Closed colin-heberling closed 3 years ago
Hi @colin-heberling, unfortunately I actually didn't create that Docker image, a contributor did and I believe it may be a few versions back at this point (1.4.1 vs 1.4.6). Are you able to compile PALADIN from source? It's a pretty easy compile with only a couple of dependencies. Let me know if that works okay. Thanks
Thanks for the quick response. Unfortunately, I'm able to compile from source on my local machine very easily, but when I tried to do so on Amazon EC2 I ran into issues related to the package manager (yum) not being able to locate some of the dependencies:
[ec2-user@ip-10-60-4-189 ~]$ sudo yum install build-essential libcurl4-openssl-dev git make gcc zlib1g-dev
Loaded plugins: extras_suggestions, langpacks, priorities, update-motd
amzn2-core | 3.7 kB 00:00:00
No package build-essential available.
No package libcurl4-openssl-dev available.
Package git-2.32.0-1.amzn2.0.1.x86_64 already installed and latest version
Package 1:make-3.82-24.amzn2.x86_64 already installed and latest version
Package gcc-7.3.1-13.amzn2.x86_64 already installed and latest version
No package zlib1g-dev available.
Nothing to do
I'm not sure what the issue is here, but I may want to reach out to AWS to troubleshoot, unless you have any suggestions?
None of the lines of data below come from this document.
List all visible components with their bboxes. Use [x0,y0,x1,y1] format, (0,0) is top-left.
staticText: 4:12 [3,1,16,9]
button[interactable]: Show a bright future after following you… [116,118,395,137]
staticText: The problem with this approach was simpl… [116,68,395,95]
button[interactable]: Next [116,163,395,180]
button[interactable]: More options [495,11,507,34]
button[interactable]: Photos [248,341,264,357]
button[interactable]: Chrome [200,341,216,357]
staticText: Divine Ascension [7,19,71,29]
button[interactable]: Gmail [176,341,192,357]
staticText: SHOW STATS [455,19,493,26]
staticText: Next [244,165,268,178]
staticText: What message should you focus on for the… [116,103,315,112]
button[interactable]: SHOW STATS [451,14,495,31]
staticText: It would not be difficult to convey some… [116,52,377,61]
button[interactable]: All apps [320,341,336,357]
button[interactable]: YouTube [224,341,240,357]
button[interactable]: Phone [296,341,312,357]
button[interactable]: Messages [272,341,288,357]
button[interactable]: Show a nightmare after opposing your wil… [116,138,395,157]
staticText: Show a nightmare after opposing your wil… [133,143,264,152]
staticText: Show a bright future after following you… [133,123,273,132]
The build-essential package you may not need, as it just contains gcc and the other gnu tools for compiling C/C++ code, and those are probably already installed on your instance (try typing gcc
and see if that works). For libcurl, you can try a yum install libcurl-devel
and see if that works, or if it doesn't, try doing a yum search libcurl
and it should list some matching packages.
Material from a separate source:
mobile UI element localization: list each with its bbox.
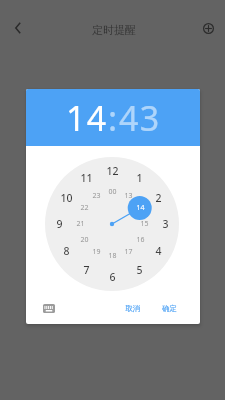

When I try to run paladin with prepare it complains about not having zlib1g-dev installed.
Output being stored at/var/lib/docker/overlay2/*
means that docker's default storage location is being used. Running the docker interactively fixes this issue.
Step into the docker image at your current working dir and mount that dir. Set entrypoint as bash
[ec2-user@ip-10-60-5-31 Paladin]$ docker run --rm -it --workdir $(pwd) --volume $(pwd):$(pwd) quay.io/biocontainers/paladin:1.4.6--h1b8c3c0_2 bash
Unable to find image 'quay.io/biocontainers/paladin:1.4.6--h1b8c3c0_2' locally
1.4.6--h1b8c3c0_2: Pulling from biocontainers/paladin
cefc4d495539: Pull complete
4ca545ee6d5d: Pull complete
d4065764faf9: Pull complete
Digest: sha256:7f88401242e6e89fbf555743fe64672e556ee060a658bc57eeee44c048ac99d1
Status: Downloaded newer image for quay.io/biocontainers/paladin:1.4.6--h1b8c3c0_2
Test run (i ran this on a tiny instance; pls ignore the memory error)
root@36aefb5db1b5:/mnt/efs/databases/Paladin# paladin prepare -r1
[M::downloadUniprotReference] Downloading ftp://ftp.uniprot.org/pub/databases/uniprot/current_release/knowledgebase/complete/uniprot_sprot.fasta.gz...
[M::cleanUniprotReference] Cleaning UniProt reference...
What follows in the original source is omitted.